BEGIN
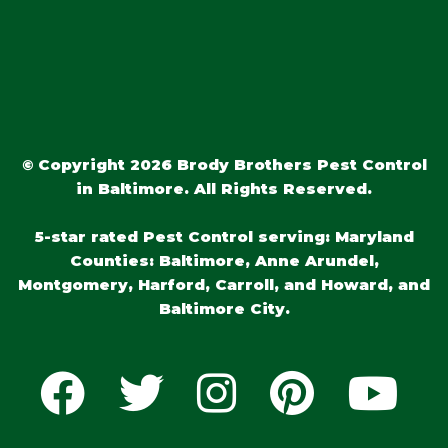
© Copyright 2026 Brody Brothers Pest Control
in Baltimore. All Rights Reserved.
5-star rated Pest Control serving: Maryland
Counties: Baltimore, Anne Arundel,
Montgomery, Harford, Carroll, and Howard, and
Baltimore City.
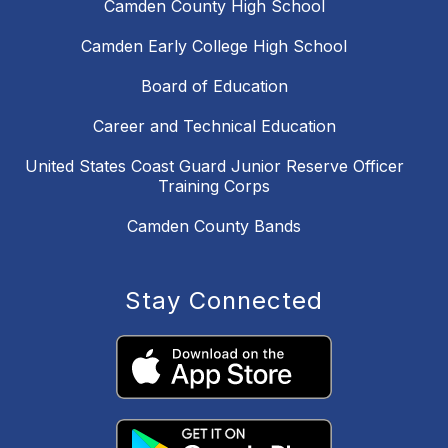
Camden County High School
Camden Early College High School
Board of Education
Career and Technical Education
United States Coast Guard Junior Reserve Officer
Training Corps
Camden County Bands
Stay Connected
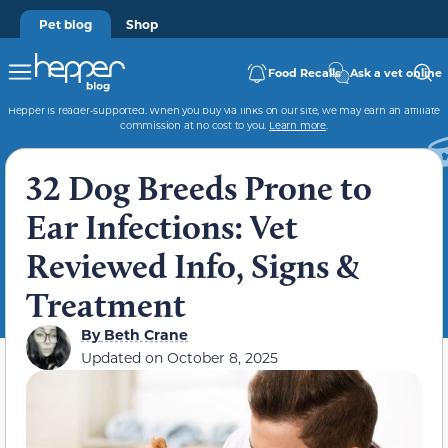
Pet blog
Shop
Food Recalls
Ask a vet online
Hepper is reader-supported. When you buy via links on our site, we may earn an affiliate
commission at no cost to you.
Learn more
.
32 Dog Breeds Prone to
Ear Infections: Vet
Reviewed Info, Signs &
Treatment
By
Beth Crane
Updated on
October 8, 2025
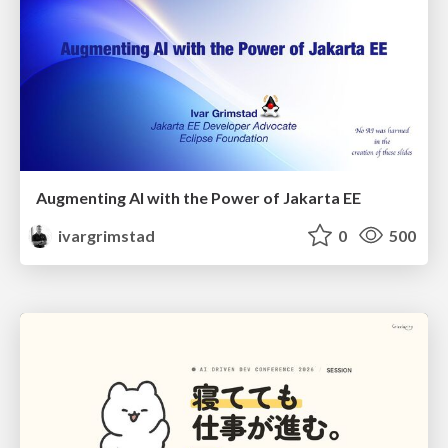
Augmenting AI with the Power of Jakarta EE
ivargrimstad
0
500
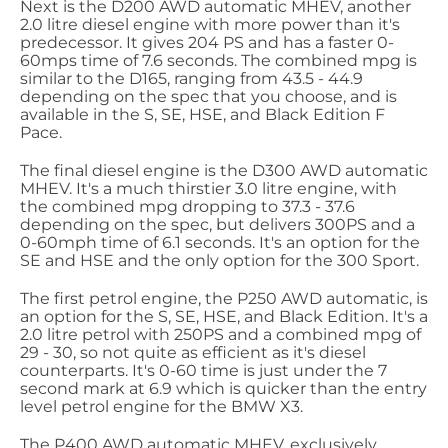
Next is the D200 AWD automatic MHEV, another
2.0 litre diesel engine with more power than it's
predecessor. It gives 204 PS and has a faster 0-
60mps time of 7.6 seconds. The combined mpg is
similar to the D165, ranging from 43.5 - 44.9
depending on the spec that you choose, and is
available in the S, SE, HSE, and Black Edition F
Pace.
The final diesel engine is the D300 AWD automatic
MHEV. It's a much thirstier 3.0 litre engine, with
the combined mpg dropping to 37.3 - 37.6
depending on the spec, but delivers 300PS and a
0-60mph time of 6.1 seconds. It's an option for the
SE and HSE and the only option for the 300 Sport.
The first petrol engine, the P250 AWD automatic, is
an option for the S, SE, HSE, and Black Edition. It's a
2.0 litre petrol with 250PS and a combined mpg of
29 - 30, so not quite as efficient as it's diesel
counterparts. It's 0-60 time is just under the 7
second mark at 6.9 which is quicker than the entry
level petrol engine for the BMW X3.
The P400 AWD automatic MHEV, exclusively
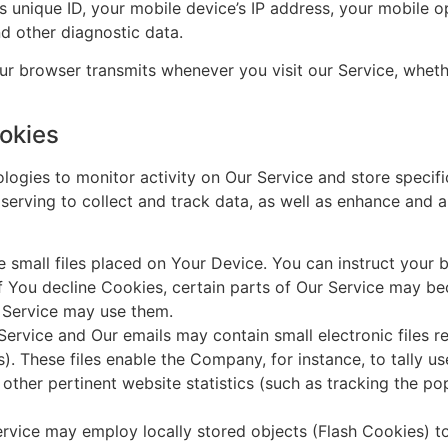
’s unique ID, your mobile device’s IP address, your mobile o
nd other diagnostic data.
r browser transmits whenever you visit our Service, whethe
okies
ologies to monitor activity on Our Service and store specif
serving to collect and track data, as well as enhance and 
 small files placed on Your Device. You can instruct your b
f You decline Cookies, certain parts of Our Service may b
r Service may use them.
Service and Our emails may contain small electronic files 
ifs). These files enable the Company, for instance, to tally 
other pertinent website statistics (such as tracking the pop
rvice may employ locally stored objects (Flash Cookies) t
END
→ WHAT NEEDS TO BE DONE
The listing above holds a line with "serving to collect" and a line with "other pertinent website". Print the stretch from the first through the second, exactly and alone.

→ FINISHED EXERCISE
serving to collect and track data, as well as enhance and 
 small files placed on Your Device. You can instruct your b
f You decline Cookies, certain parts of Our Service may b
r Service may use them.
Service and Our emails may contain small electronic files 
ifs). These files enable the Company, for instance, to tally 
other pertinent website statistics (such as tracking the pop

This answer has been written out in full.